Update: China’s Consumer Inflation Edges Up Amid Faster-Rising Food Prices
China’s consumer inflation continued to edge up last month amid a faster rise in food prices, official data showed Monday.
The consumer price index (CPI), which measures prices of a basket of consumer goods and services, rose 2.7% year-on-year (link in Chinese) in July, up from a 2.5% increase the previous month and marking the second straight month of acceleration, data from the National Bureau of Statistics (NBS) showed. The reading was in line with the median estimate in a Caixin survey (link in Chinese) of economists.
Food prices continued to drive up consumer inflation, rising 13.2% year-on-year in July, faster than the 11.1% growth in the previous month.
Pork prices, one of the key drivers of inflation over the past year amid low pork production due to the deadly African swine fever outbreak, rose 85.7% year-on-year in July. The reading represented a bigger increase than the 81.6% growth in the previous month, and accounted for about 2.32 percentage points of the CPI’s overall increase.

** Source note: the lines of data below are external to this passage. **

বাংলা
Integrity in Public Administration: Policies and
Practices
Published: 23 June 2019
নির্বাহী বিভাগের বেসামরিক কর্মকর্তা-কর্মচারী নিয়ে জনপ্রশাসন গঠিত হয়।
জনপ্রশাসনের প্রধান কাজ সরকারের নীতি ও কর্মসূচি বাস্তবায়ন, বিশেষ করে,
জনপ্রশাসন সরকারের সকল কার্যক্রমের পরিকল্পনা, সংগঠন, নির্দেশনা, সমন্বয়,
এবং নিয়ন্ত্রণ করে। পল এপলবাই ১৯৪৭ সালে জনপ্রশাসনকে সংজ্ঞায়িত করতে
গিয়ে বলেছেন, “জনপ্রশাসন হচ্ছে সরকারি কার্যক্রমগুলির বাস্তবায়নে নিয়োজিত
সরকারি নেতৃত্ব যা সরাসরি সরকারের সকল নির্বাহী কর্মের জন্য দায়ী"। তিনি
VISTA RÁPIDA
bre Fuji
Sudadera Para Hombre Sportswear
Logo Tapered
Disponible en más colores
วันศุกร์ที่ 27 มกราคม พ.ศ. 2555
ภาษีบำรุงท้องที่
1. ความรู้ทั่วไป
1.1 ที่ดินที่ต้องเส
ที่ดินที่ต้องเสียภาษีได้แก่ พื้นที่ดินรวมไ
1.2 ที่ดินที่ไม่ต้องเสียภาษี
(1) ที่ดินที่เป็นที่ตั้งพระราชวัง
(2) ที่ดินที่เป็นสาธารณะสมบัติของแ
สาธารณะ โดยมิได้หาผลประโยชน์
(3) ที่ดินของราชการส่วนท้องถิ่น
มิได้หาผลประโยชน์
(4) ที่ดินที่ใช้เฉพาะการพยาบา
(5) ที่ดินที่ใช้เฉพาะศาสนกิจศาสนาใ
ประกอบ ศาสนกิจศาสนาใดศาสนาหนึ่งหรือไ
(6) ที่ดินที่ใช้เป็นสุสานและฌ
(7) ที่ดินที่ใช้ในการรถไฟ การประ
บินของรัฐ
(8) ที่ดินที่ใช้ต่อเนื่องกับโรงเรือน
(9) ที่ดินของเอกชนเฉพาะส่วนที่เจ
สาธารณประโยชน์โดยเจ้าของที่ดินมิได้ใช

“Pork demand continued to increase as catering services recovered gradually,” an NBS statement (link in Chinese) said. “But the flooding in many places had a particular impact on transportation of live pigs, so the supply is still relatively tight.”
The price of fresh vegetables rose 7.9% year-on-year in July, accelerating from a 4.2% increase the previous month, which economists at Nomura International (Hong Kong) Ltd. said was also due to the supply shock by the recent heavy rainfall and the resulting widespread flooding.
The core CPI — which excludes more-volatile food and energy prices and may better reflect long-term inflation trends — rose 0.5% year-on-year in July, down from 0.9% growth the month before. The deceleration in core CPI growth was mainly due to low prices in the services sector amid a slow recovery from the fallout of the Covid-19 pandemic, Wu Jinduo, an analyst at brokerage China Great Wall Securities Co. Ltd., said in a commentary (link in Chinese).
Factory-gate deflation eased as the producer price index (PPI), which measures changes in prices of goods circulated among manufacturers and mining companies, fell 2.4% year-on-year (link in Chinese) in July. The reading was milder than a 3% drop the previous month and slightly less than the median estimate of a 2.5% decline in the Caixin survey.
The recovery in industrial production as well as market demand, and rising global commodity prices, were behind the PPI’s improvement, according to the official statement. As global crude oil prices continued their rebound, factory-gate prices in oil-related industries rose on a month-on-month basis, the statement said.
“We expect CPI inflation to resume its downtrend soon in coming months and drop to around 1% at year-end, due mainly to the higher base from surging pork prices, while PPI inflation could rise further in coming months on a global recovery,” Nomura economists wrote in a note.
They expected changes in the CPI and PPI in July would have a limited impact on markets and policymaking. The predicted that the central government would stick with its “wait and see” policy stance by neither strengthening nor rolling back existing easing measures.